Harper’s contributor Keizer (Privacy, 2011, etc.) chronicles his return to teaching at a rural Vermont high school 14 years after his departure. One of Keizer's former students was now the principal, all the students now possessed smartphones, and teaching to the test was more common than before. Some phenomena had not changed, however: the motivated students, the indifferent students, the time-consuming lesson plans, the seemingly endless grading of essays, the individual crises of students at home and in the hallways, as well as the occasional classroom revolts that any teacher would have difficulty controlling. Keizer is a sometimes-sardonic, sometimes-maudlin, always entertaining guide to contemporary high school atmospherics. The paperwork he must complete about each student's performance led him to conclude that it has become increasingly difficult to teach the actual educational substance of what the paperwork indicates should be measured by the curriculum. Keizer explains that even if teaching conditions were closer to ideal, many of the students come from homes where nobody previously has graduated from high school; thus, a higher education will not carry much value in the minds of older rural Vermont residents.

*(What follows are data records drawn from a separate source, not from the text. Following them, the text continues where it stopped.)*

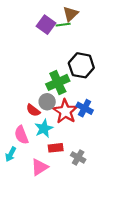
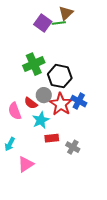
black hexagon: (81, 65) -> (60, 76), moved
green cross: (58, 82) -> (34, 64), moved
pink semicircle: (21, 135) -> (15, 111), moved
pink triangle: (40, 167) -> (26, 164), moved

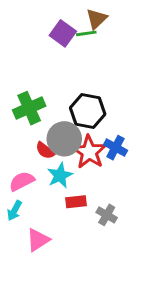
green cross: (34, 64) -> (29, 108), moved
gray circle: (44, 95) -> (64, 139), size x1.5
pink semicircle: (15, 111) -> (22, 181), moved, turned 84

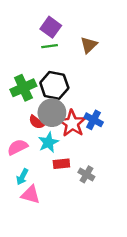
brown triangle: (96, 19) -> (89, 45), moved
green line: (86, 33) -> (50, 46), moved
black hexagon: (88, 111) -> (54, 85), moved
cyan arrow: (14, 211) -> (22, 177), moved
pink triangle: (38, 240) -> (31, 195), turned 48

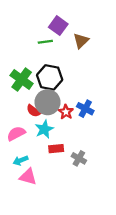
purple square: (51, 27) -> (58, 26), moved
green cross: (23, 88) -> (22, 80), turned -30
red star: (72, 123) -> (66, 112), size x0.6
cyan arrow: (22, 177) -> (21, 160), turned 40

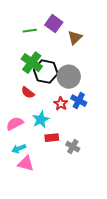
green line: (45, 42) -> (30, 31), moved
green cross: (22, 80) -> (32, 63), moved
gray circle: (47, 102) -> (69, 77), moved
red semicircle: (33, 111) -> (28, 93), moved

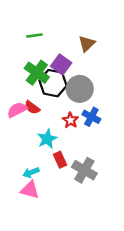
purple square: (54, 24) -> (61, 65), moved
pink semicircle: (15, 124) -> (17, 110), moved
red rectangle: (52, 138) -> (60, 160), turned 72
gray cross: (73, 147) -> (84, 170), size x1.5
cyan arrow: (19, 149) -> (31, 172), moved

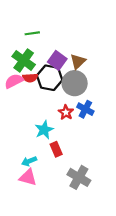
brown triangle: (87, 44) -> (78, 62), moved
green cross: (37, 73) -> (24, 60), moved
red semicircle: (32, 107) -> (30, 78), moved, turned -40
pink semicircle: (17, 110) -> (14, 81), moved
gray cross: (84, 170) -> (79, 177), moved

Even though he often hoped for the school year to end, Keizer felt devoted to each student, knowing that the schoolwork was providing the acculturation that students lacked at home. The author never romanticizes classroom teaching, and he skillfully compares his own admittedly challenging daily tasks to the even more difficult tasks willingly undertaken by his wife and his adult daughter, who teach special needs children. “It’s fair to say that I have never gone to work in a school with what might be called purity of heart,” writes the author, “though much of what I know about purity of heart I learned there.”
A well-written, yearlong chronicle packed with humor, pathos and valued insights on nearly every page.